> **Task statement**
Report back every line in the data that includes the string "için".

> **Records for processing**
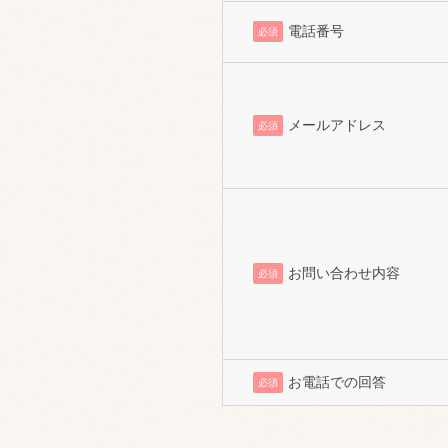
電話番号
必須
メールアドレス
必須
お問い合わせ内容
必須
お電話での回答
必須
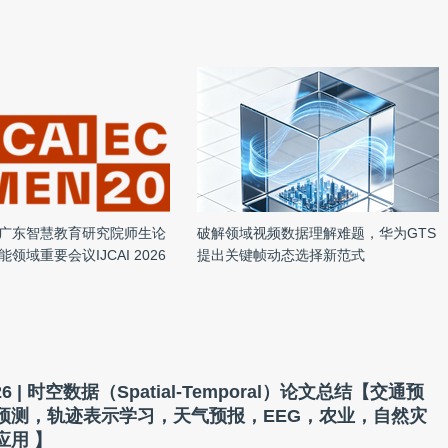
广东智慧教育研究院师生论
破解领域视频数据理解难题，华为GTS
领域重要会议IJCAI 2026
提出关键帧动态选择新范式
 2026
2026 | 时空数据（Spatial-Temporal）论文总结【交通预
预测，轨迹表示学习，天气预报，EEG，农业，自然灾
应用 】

==

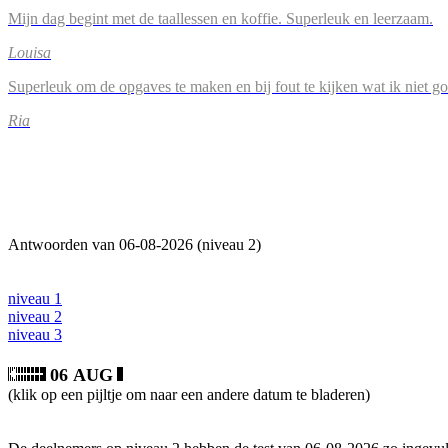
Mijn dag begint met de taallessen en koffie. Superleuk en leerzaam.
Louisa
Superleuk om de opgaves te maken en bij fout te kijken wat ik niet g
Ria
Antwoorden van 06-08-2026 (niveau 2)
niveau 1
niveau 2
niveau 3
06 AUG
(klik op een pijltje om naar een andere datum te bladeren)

==

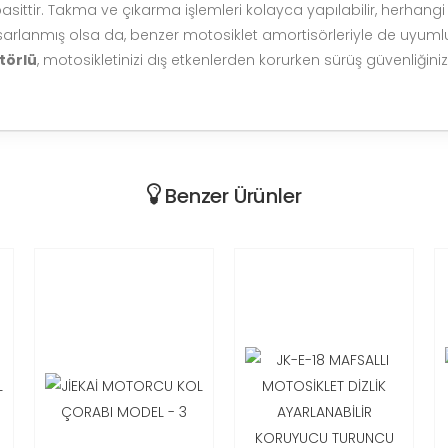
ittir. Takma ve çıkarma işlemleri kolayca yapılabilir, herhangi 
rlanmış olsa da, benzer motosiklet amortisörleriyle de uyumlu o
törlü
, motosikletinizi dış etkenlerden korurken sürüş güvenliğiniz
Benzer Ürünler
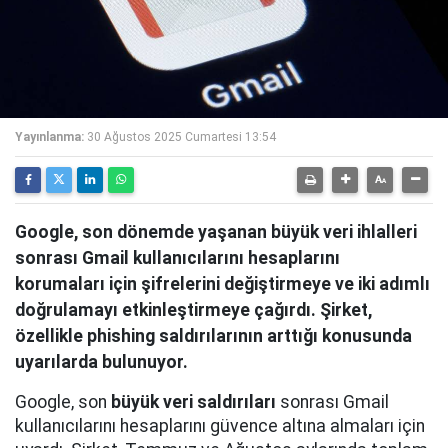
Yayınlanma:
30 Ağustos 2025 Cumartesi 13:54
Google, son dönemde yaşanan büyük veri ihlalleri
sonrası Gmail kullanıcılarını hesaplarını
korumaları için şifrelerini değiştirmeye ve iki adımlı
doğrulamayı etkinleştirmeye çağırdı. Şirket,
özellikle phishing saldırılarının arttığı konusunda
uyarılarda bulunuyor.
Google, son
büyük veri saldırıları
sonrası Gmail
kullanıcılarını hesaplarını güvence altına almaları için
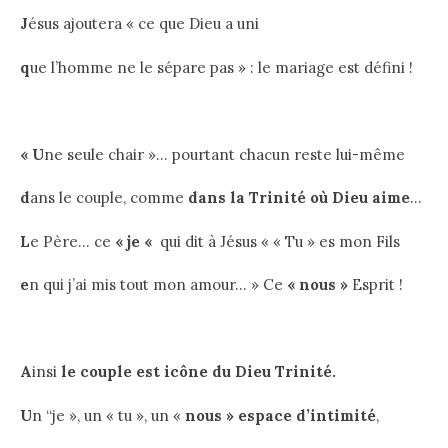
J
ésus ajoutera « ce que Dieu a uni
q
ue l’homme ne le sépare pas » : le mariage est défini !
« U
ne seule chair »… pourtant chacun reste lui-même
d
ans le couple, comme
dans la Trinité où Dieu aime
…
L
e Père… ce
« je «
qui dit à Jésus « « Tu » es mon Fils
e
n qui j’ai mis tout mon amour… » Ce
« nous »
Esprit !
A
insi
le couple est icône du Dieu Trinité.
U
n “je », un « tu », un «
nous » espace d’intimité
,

> **Your response**
korumaları için şifrelerini değiştirmeye ve iki adımlı
kullanıcılarını hesaplarını güvence altına almaları için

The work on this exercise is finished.